# Yippee and a big thanks!!!!



## Olliesmum81 (Jul 4, 2010)

I would just like to say thanks to everyone who advised me on my last job offer, the contract was worrying me and as you all advised..... I didn't sign it! Instead I sent my CV off to a couple of other places and within a day I had three interviews, two on the same day and one yesterday!

Out of three interviews I had the offer of five different positions(all more money too)!!! I have accepted one and so far the contract, etc seems to be great! So thank you to you all for listening and letting me see that you don't have to jump right in and accept the first thing that comes along!!! I appreciate the guidance and feel much more relaxed with it all now.

many thanks

:clap2::clap2::clap2::clap2:



p.s. sorry to the mods if I wasn't supposed to start a new thread but as you can see I am soooo excited that it all seems to be finally coming together!!!


----------



## dizzyizzy (Mar 30, 2008)

Hi Olliesmum, and no worries about the new thread, actually is very nice to read how the forum was such a big help for you, because that's what's all about  Congratulations on the job offer! Well done!!


----------



## Olliesmum81 (Jul 4, 2010)

dizzyizzy said:


> Hi Olliesmum, and no worries about the new thread, actually is very nice to read how the forum was such a big help for you, because that's what's all about  Congratulations on the job offer! Well done!!


Yips it was a fantastic help, many thanks!


----------



## pamela0810 (Apr 5, 2010)

Congratulations Ollie's Mum!  

Ps: Hope Ollie's better now!


----------



## Olliesmum81 (Jul 4, 2010)

pamela0810 said:


> Congratulations Ollie's Mum!
> 
> Ps: Hope Ollie's better now!


Thanks!!!!

He still isn't home but I get to see him tonight! 

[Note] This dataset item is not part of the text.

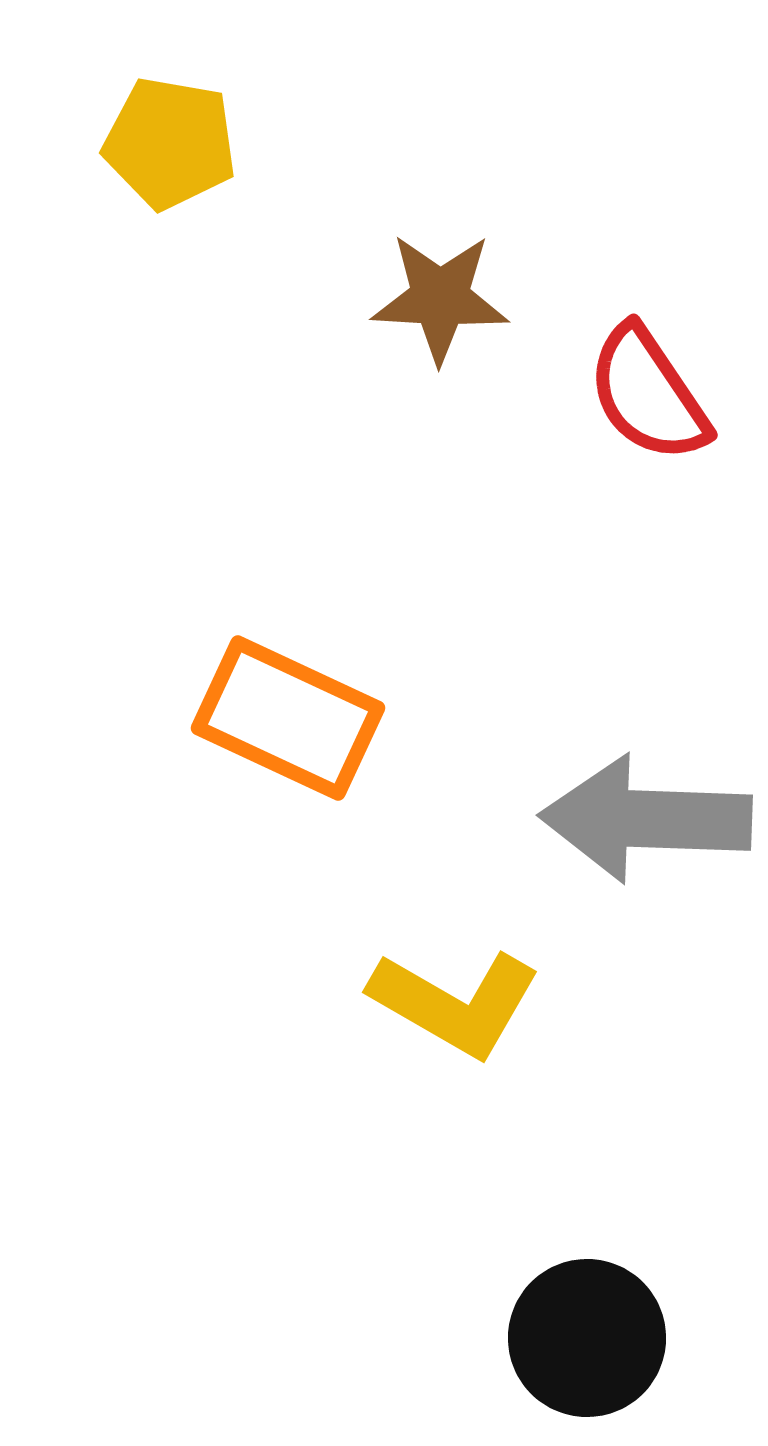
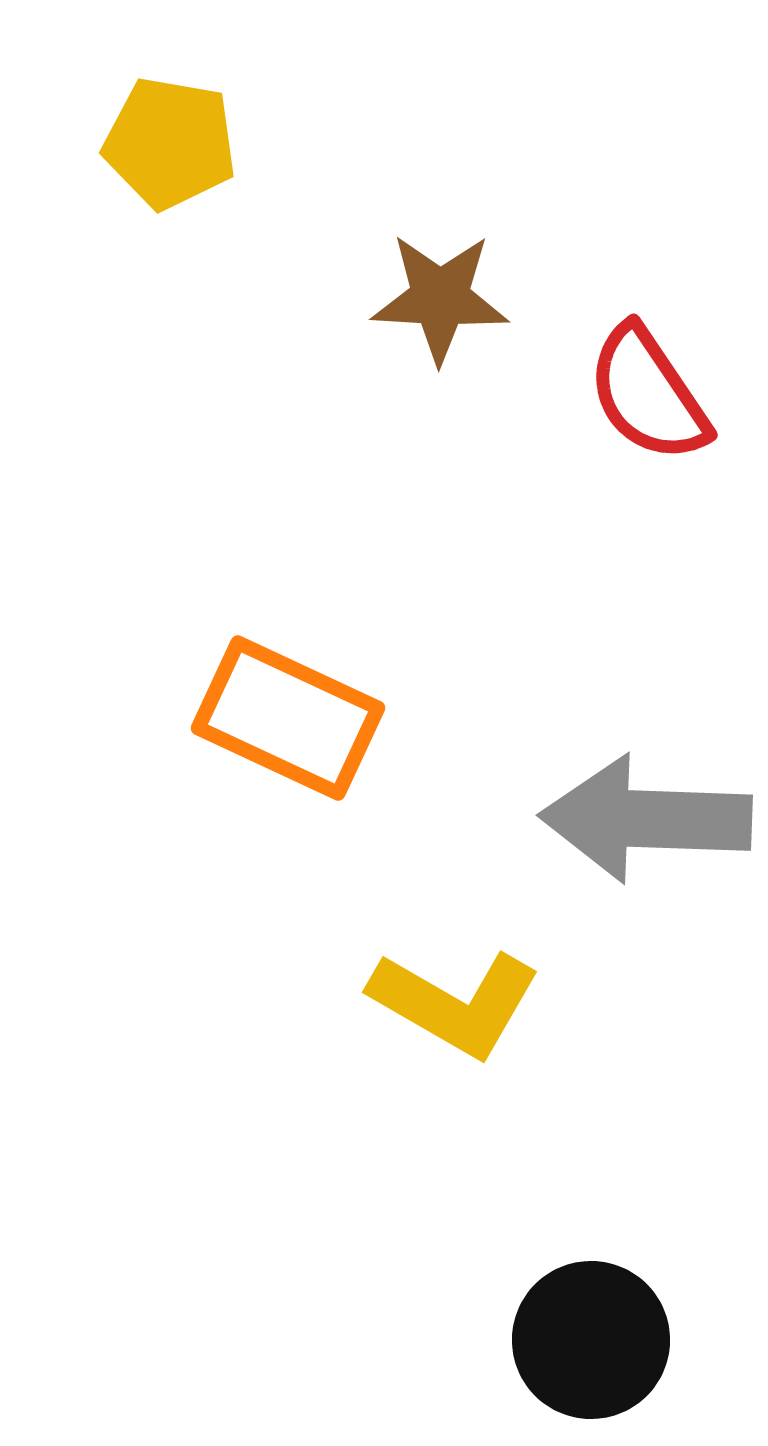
black circle: moved 4 px right, 2 px down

hope to catch up with you soon.


----------



## Elphaba (Jan 24, 2008)

Congrats & well done on the job offer. 

Always nice to read good news.
-


----------



## smartiecake (Aug 3, 2010)

well done- glad you had the pick of the bunch and have finally been able to make the right choice!! Role on September!!


----------



## Seabee (Jul 15, 2010)

A good news story! Great, well done.


----------



## Olliesmum81 (Jul 4, 2010)

Elphaba said:


> Congrats & well done on the job offer.
> 
> Always nice to read good news.


Thanks!!!


----------



## Olliesmum81 (Jul 4, 2010)

smartiecake said:


> well done- glad you had the pick of the bunch and have finally been able to make the right choice!! Role on September!!


Thanks!!!
No..... roll on January and you will be doing the same!!!!


----------



## Olliesmum81 (Jul 4, 2010)

Seabee said:


> A good news story! Great, well done.


Thanks!!!


----------



## smartiecake (Aug 3, 2010)

Olliesmum81 said:


> Thanks!!!
> No..... roll on January and you will be doing the same!!!!

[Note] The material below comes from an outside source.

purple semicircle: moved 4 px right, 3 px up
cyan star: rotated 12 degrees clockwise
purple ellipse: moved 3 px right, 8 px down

EEKK!!!! Yes i will- hopefully I will have as much luck as you have had!!! - or the will power to hold out for something worth while at least!! :clap2:


----------



## Andy Capp (Oct 5, 2008)

Scary isn't it - we actually do talk sense too!

Knew you could do it!

Congrats!


----------



## justforus (Jul 28, 2008)

Well done! No need to be nervous in the end!!


----------



## Yoga girl (Oct 19, 2008)

Congratulations!! It is always nice to see things work out well. And it isnt often we get to hear how something went after the advice was sought after...


----------



## mikeyb (May 15, 2010)

Great news, you will have to make the most of your time off now.

Congrtulations:clap2::clap2:


----------



## Jynxgirl (Nov 27, 2009)

Glad to hear something came of all the ramblings here 

Congrats on the job and hope you like it bunches and bunches!


----------



## Olliesmum81 (Jul 4, 2010)

Jynxgirl said:


> Glad to hear something came of all the ramblings here
> 
> Congrats on the job and hope you like it bunches and bunches!


Thanks to you all and enjoy your weekend!


----------